▶ Exercise brief: Word for word, the data below must be repeated in full; no picture is to be included.
------------------------------------------------
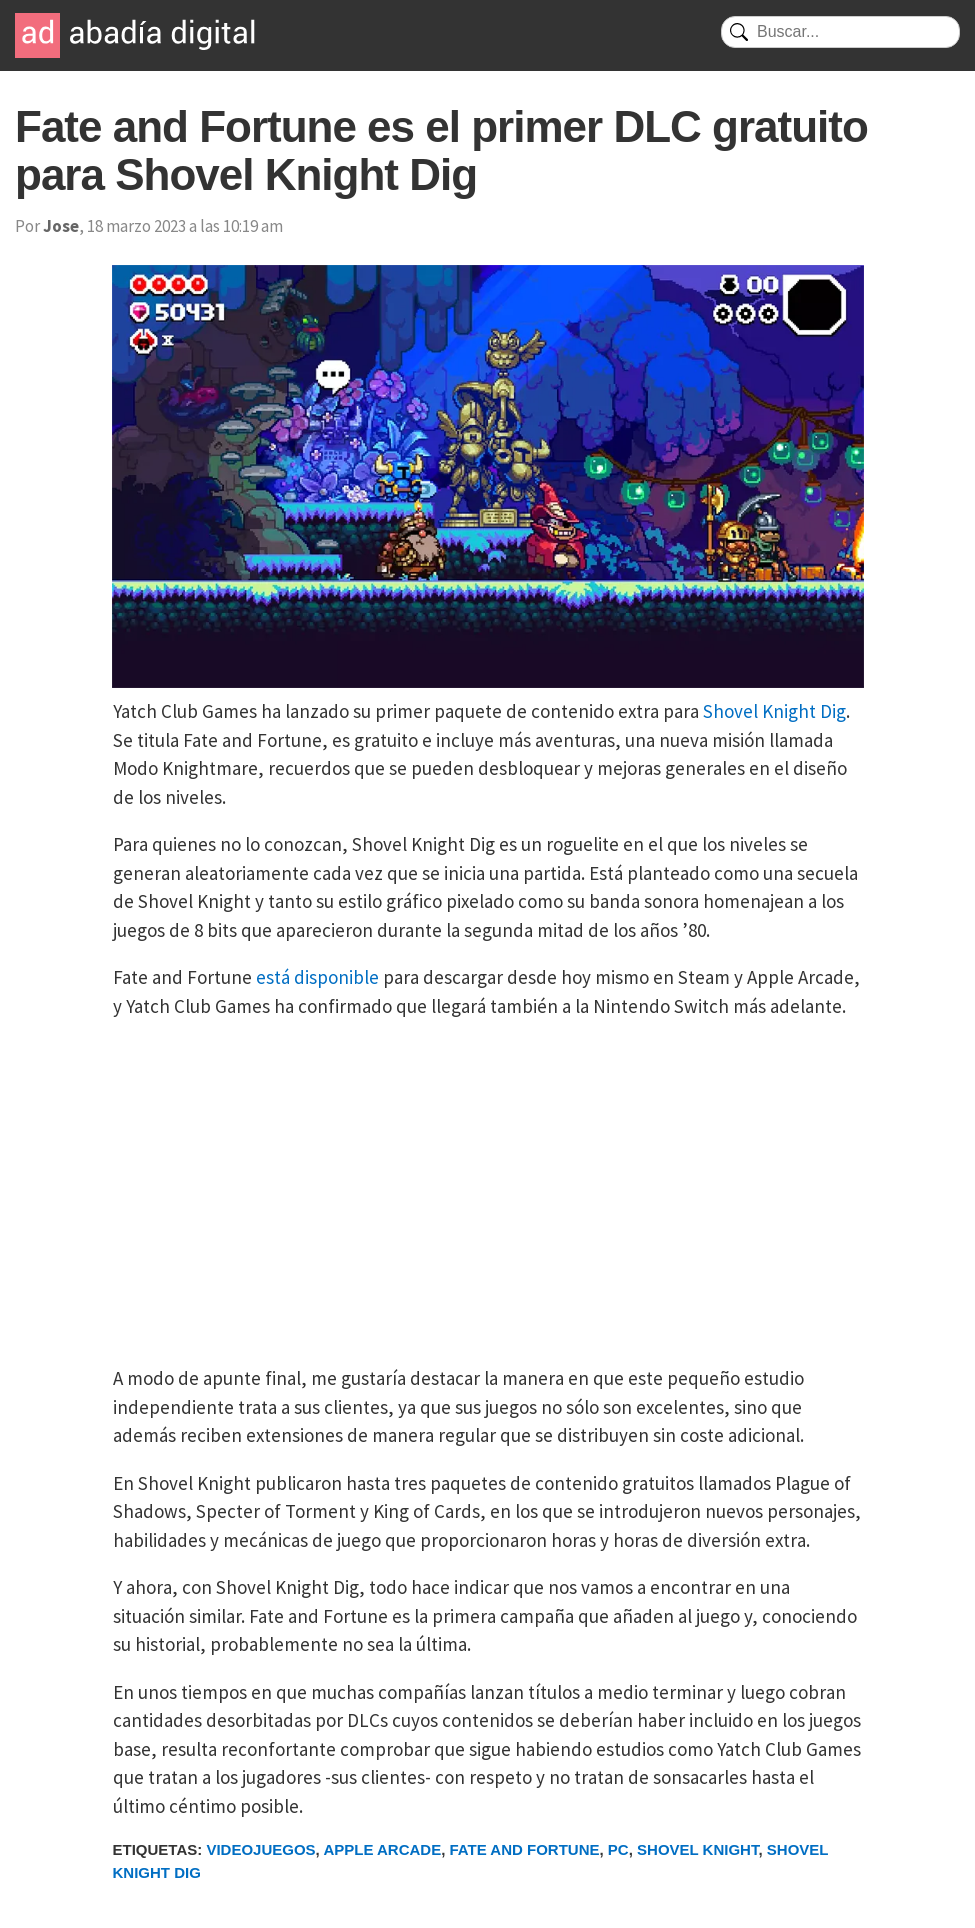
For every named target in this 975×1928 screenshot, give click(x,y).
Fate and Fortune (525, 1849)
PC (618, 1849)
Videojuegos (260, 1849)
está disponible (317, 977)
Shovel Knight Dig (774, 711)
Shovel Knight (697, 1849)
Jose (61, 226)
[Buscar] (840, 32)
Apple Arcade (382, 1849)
------------------------------------------------
▶ Exercise result:
For every named target in this 975×1928 screenshot, give click(x,y).
Fate and Fortune (525, 1849)
PC (618, 1849)
Videojuegos (260, 1849)
está disponible (317, 977)
Shovel Knight Dig (774, 711)
Shovel Knight (697, 1849)
Jose (61, 226)
[Buscar] (840, 32)
Apple Arcade (382, 1849)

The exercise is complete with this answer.